***** Task data

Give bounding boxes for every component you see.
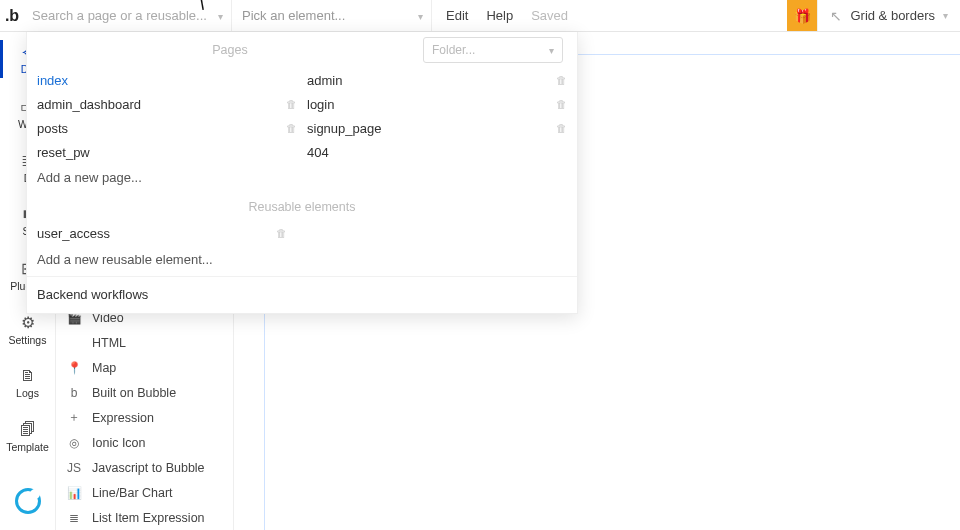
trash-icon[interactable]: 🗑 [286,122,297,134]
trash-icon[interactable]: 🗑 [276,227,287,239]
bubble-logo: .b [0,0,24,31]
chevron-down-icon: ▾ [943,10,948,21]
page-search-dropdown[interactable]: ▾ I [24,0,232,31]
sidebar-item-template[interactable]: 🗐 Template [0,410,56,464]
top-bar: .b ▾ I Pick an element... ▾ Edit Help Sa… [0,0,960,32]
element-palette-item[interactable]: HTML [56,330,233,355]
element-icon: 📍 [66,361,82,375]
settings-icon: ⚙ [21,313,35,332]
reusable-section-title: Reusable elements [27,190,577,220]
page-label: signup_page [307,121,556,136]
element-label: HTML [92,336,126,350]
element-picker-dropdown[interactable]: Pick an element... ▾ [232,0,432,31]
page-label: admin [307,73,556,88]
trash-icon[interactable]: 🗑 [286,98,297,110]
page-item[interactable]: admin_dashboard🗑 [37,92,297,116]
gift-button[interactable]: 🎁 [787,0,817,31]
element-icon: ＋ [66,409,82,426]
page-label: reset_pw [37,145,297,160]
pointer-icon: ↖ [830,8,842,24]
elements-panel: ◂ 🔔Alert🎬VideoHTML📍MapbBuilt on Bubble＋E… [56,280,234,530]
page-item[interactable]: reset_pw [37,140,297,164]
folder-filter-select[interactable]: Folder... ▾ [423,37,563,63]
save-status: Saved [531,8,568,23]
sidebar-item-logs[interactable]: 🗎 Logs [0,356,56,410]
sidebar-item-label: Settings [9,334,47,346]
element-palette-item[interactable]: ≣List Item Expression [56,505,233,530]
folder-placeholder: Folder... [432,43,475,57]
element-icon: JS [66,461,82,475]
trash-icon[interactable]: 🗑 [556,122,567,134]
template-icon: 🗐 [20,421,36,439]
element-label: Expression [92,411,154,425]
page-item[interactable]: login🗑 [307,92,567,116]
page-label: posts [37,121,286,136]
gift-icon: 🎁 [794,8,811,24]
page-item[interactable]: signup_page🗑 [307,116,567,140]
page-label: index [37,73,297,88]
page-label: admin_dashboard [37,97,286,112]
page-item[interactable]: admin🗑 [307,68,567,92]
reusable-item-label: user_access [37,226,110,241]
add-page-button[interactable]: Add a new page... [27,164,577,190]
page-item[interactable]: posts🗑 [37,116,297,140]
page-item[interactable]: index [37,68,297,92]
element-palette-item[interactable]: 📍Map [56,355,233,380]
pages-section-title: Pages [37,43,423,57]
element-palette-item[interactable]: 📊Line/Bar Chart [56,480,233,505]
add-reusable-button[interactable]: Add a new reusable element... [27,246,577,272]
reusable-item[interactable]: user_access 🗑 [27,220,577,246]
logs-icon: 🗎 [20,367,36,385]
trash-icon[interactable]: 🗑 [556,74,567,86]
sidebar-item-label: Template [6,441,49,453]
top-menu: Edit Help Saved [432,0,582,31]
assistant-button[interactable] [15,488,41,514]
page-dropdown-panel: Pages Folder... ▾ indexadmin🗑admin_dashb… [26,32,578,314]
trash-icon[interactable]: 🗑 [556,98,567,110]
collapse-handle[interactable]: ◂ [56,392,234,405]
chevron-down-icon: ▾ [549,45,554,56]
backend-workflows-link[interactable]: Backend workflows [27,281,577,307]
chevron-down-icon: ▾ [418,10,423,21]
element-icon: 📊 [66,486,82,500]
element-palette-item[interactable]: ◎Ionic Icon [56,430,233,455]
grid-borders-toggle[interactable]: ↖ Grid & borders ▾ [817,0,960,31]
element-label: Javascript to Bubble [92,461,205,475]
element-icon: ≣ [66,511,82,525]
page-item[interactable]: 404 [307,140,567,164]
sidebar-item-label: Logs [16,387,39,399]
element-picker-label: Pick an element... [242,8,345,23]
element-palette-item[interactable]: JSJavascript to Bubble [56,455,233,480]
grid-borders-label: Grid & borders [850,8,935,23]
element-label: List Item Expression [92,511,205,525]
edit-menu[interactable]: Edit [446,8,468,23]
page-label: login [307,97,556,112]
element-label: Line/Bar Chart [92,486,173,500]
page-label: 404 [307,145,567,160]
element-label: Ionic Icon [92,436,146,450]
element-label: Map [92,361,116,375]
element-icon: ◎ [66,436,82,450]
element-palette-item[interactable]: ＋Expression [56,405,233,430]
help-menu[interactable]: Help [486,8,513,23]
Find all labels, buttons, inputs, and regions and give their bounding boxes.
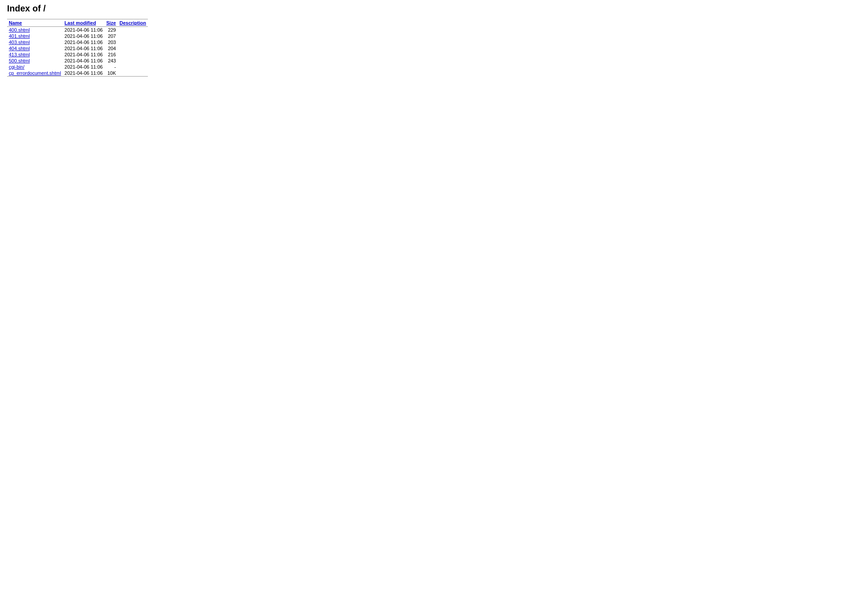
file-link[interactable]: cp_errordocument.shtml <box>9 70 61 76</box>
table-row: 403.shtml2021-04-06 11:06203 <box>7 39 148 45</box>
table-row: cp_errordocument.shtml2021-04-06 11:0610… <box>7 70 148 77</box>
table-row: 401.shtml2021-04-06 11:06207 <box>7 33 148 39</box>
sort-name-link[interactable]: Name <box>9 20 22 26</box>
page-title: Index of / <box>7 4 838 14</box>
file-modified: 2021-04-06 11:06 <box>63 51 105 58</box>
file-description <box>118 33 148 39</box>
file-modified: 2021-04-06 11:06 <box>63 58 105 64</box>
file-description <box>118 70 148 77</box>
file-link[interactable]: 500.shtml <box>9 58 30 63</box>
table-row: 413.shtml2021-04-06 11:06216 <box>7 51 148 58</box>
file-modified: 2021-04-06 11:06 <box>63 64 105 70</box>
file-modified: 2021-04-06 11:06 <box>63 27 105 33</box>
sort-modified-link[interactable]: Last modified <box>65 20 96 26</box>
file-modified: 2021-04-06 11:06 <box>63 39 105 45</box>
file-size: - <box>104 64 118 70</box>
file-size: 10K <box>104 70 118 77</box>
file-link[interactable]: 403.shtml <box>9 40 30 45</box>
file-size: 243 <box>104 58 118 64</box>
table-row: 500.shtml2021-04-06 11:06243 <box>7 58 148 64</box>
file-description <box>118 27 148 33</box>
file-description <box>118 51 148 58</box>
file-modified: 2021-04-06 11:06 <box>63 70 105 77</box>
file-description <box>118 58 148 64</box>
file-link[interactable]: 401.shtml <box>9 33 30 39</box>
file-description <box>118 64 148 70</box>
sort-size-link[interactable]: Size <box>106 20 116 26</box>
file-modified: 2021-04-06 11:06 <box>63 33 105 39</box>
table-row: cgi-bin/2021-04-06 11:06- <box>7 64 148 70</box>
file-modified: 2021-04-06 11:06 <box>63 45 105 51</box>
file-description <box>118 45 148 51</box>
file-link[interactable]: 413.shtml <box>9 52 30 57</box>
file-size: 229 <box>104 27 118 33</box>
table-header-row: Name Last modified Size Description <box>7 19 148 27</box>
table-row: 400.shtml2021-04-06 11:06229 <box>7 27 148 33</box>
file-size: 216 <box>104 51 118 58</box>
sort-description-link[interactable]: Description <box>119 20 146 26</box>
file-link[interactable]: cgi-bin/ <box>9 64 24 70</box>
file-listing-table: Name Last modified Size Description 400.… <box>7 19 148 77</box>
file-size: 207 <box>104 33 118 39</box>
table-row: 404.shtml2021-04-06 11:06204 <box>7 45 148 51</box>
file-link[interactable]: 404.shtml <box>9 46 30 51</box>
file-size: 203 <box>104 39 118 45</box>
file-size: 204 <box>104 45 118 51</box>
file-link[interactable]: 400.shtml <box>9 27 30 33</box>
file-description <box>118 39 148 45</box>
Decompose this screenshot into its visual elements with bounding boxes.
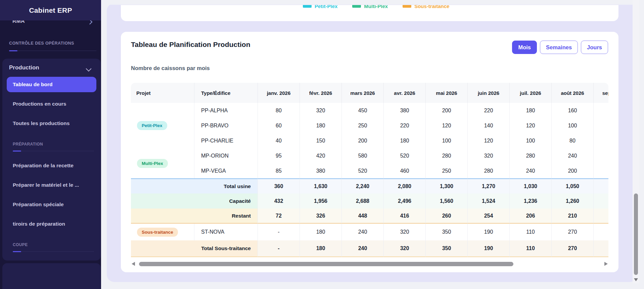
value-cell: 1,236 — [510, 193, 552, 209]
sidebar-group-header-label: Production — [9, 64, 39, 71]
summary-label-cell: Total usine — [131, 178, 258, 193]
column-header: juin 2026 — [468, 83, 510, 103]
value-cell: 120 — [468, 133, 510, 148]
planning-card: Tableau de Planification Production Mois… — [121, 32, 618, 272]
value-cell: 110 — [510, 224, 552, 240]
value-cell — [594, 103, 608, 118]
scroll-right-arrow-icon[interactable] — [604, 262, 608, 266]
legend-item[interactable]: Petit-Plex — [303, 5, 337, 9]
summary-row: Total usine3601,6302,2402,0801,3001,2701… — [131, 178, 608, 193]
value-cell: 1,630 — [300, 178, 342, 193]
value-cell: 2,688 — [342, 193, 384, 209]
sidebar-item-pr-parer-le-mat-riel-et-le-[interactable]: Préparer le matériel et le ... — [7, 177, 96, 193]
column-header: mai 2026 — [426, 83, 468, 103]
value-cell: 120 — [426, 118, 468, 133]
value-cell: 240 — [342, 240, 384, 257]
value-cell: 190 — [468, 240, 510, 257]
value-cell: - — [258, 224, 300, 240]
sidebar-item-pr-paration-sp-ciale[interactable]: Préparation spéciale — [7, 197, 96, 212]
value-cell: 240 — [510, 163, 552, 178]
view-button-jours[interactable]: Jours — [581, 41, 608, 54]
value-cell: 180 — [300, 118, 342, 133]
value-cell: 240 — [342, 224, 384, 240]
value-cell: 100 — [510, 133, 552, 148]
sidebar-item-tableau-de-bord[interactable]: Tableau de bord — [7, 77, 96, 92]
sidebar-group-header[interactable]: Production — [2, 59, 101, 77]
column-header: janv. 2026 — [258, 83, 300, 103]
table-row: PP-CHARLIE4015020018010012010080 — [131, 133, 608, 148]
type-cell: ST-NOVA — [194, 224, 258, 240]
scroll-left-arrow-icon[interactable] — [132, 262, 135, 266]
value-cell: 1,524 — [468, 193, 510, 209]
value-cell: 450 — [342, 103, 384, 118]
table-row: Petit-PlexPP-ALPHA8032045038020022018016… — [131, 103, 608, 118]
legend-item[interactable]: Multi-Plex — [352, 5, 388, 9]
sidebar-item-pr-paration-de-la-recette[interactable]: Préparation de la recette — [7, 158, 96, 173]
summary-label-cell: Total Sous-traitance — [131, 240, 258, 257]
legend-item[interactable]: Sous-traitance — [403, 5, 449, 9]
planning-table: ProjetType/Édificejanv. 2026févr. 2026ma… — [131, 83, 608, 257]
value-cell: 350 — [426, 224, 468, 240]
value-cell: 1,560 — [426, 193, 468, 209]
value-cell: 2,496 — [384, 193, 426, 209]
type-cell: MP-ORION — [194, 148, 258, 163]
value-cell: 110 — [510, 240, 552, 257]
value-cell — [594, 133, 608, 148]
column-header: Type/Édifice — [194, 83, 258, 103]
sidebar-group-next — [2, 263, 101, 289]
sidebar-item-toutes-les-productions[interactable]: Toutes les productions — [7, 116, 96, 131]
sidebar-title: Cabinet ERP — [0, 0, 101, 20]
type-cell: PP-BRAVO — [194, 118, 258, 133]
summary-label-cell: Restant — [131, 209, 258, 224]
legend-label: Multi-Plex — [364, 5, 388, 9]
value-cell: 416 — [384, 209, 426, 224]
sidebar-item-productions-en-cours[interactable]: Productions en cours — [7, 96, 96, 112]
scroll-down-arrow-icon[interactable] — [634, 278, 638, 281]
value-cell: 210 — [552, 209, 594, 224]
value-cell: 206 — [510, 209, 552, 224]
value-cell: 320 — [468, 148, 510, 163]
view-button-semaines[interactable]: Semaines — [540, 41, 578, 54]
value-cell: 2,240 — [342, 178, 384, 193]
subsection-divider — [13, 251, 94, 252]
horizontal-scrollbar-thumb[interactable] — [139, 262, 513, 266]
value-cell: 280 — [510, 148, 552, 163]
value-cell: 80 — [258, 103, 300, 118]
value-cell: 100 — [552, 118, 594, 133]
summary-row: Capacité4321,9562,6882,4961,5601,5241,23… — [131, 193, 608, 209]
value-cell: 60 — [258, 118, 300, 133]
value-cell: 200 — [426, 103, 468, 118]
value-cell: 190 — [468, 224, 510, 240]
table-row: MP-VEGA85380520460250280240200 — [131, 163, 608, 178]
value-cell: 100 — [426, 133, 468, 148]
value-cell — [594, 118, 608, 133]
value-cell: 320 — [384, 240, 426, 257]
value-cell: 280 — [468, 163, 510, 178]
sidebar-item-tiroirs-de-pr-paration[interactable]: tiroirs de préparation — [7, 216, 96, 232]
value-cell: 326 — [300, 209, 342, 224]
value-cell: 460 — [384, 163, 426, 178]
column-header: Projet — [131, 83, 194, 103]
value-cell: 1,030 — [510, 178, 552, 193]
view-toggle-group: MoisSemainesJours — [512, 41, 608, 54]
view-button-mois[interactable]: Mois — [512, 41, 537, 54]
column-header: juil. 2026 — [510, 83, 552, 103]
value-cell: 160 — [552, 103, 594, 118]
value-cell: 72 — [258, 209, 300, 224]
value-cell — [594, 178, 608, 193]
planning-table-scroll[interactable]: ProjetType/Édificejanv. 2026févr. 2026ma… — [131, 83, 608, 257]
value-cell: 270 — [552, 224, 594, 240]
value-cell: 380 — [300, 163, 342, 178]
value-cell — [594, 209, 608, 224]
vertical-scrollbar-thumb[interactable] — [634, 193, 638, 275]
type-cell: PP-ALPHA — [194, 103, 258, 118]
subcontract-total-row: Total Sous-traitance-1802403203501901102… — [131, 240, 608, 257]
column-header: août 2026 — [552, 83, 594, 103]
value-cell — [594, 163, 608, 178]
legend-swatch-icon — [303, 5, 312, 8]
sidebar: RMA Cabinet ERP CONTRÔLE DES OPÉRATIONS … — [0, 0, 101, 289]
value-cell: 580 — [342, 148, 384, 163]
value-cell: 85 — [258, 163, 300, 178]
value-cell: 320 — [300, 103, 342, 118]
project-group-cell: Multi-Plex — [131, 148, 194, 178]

**********

• Task goal: Using the records above, report each line that contains the word "Ionic" by copying it.

• Written answer:
element-palette-item[interactable]: ◎Ionic Icon [56,430,233,455]
element-label: Ionic Icon [92,436,146,450]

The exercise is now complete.